SOURCE DATA:
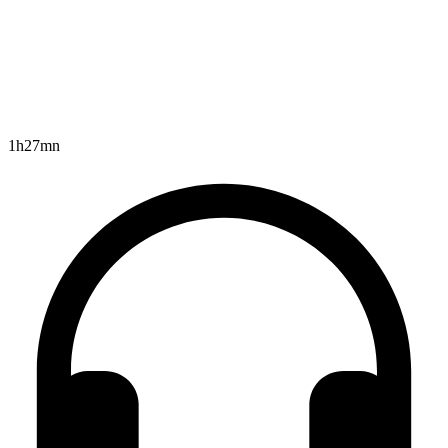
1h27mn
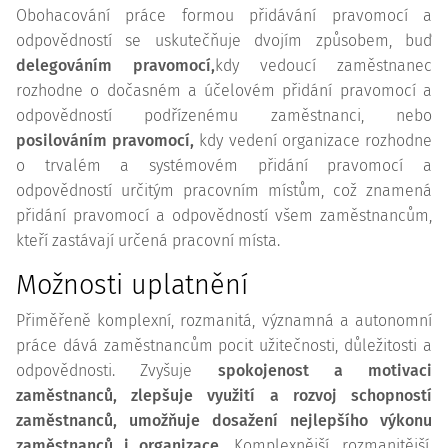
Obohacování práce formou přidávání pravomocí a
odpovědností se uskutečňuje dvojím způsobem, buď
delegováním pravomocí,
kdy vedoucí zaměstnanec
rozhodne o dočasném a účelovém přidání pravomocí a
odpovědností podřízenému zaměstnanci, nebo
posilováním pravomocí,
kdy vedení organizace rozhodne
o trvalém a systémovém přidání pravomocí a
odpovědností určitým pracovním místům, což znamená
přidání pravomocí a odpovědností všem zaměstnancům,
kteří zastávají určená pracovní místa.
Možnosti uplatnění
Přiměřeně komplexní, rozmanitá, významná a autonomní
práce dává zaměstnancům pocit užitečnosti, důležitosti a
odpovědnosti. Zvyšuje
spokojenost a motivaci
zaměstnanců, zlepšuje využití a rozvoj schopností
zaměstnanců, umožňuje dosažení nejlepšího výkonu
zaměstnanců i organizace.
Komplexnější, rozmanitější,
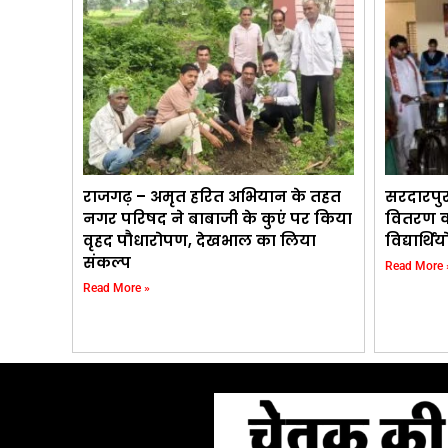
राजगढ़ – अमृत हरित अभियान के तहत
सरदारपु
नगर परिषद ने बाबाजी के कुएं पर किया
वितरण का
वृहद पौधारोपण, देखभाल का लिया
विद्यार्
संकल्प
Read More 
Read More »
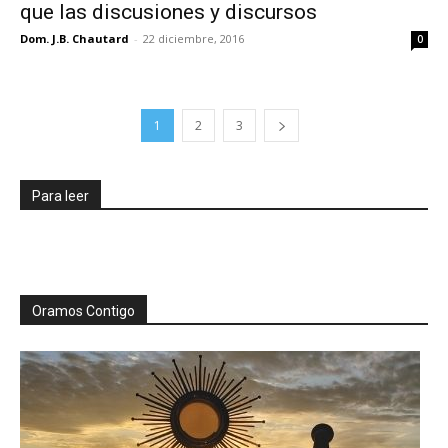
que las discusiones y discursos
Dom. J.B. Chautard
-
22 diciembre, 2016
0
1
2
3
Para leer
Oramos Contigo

...

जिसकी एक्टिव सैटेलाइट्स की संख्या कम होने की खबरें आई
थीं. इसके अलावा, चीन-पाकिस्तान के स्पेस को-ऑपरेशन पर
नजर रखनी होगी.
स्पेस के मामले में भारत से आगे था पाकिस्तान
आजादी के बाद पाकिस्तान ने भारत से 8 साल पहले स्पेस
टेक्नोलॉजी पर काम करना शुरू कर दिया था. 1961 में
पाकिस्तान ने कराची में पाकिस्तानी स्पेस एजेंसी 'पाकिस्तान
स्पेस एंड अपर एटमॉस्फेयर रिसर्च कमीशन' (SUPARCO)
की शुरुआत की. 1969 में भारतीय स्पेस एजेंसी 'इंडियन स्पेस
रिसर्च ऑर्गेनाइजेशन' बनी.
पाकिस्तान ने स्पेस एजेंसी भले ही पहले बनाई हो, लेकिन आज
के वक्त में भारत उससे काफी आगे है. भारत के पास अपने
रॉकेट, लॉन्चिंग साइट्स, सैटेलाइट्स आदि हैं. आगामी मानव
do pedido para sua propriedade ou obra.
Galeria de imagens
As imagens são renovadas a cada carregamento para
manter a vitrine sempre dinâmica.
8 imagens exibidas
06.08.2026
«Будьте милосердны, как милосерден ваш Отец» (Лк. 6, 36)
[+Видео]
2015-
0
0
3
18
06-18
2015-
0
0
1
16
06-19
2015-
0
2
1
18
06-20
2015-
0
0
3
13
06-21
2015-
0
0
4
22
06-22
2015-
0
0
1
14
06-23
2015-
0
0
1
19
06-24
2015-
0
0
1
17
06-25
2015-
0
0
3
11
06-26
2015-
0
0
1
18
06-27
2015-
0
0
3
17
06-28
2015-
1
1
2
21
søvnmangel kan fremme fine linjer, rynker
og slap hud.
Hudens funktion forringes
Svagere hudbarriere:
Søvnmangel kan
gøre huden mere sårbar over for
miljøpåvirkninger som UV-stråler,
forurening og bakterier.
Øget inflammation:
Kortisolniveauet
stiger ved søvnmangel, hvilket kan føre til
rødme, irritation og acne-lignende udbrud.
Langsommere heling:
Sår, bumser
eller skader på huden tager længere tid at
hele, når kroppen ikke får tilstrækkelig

---

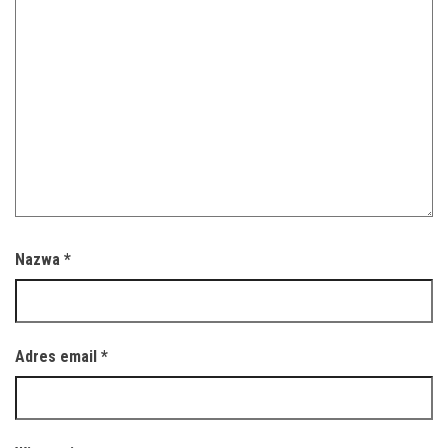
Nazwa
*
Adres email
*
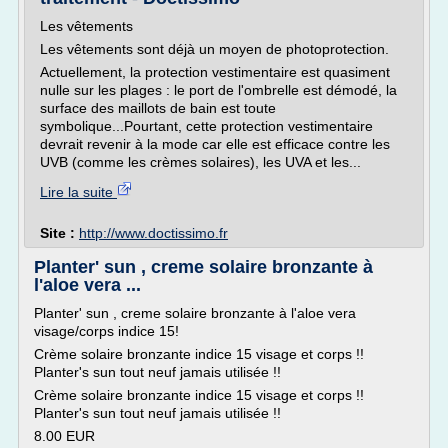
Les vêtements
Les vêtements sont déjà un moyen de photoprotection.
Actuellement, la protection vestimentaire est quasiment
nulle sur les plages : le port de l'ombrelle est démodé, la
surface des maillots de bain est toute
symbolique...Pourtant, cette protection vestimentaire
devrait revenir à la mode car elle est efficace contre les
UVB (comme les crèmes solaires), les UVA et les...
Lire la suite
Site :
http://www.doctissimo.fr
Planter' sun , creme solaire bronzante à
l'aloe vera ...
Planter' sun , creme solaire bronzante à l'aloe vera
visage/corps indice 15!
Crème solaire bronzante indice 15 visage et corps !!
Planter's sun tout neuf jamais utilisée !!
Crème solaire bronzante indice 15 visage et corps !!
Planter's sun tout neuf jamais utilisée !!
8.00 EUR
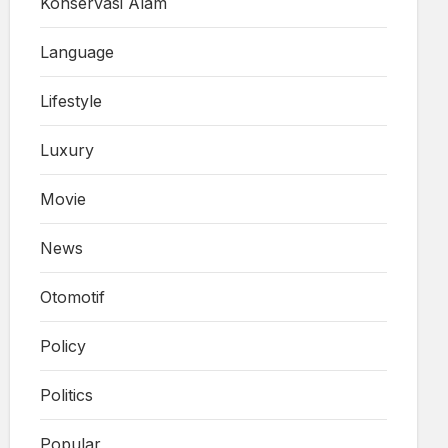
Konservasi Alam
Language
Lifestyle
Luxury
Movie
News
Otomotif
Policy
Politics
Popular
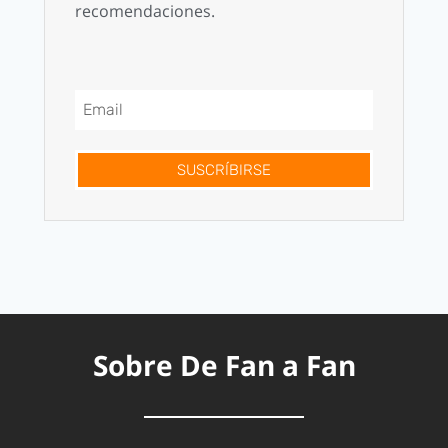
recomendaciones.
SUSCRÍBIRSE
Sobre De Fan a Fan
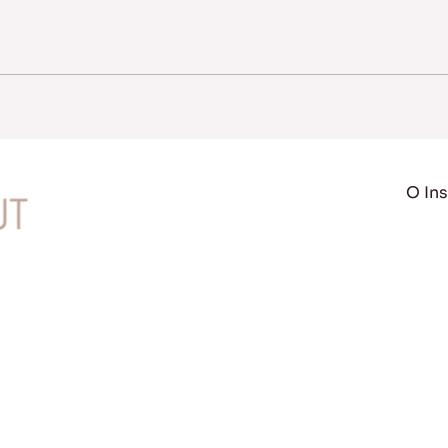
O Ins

TRY IT: Pull every line containing "vera" from the entries above and copy it.

SOLVED EXERCISE:
l'aloe vera ...
Planter' sun , creme solaire bronzante à l'aloe vera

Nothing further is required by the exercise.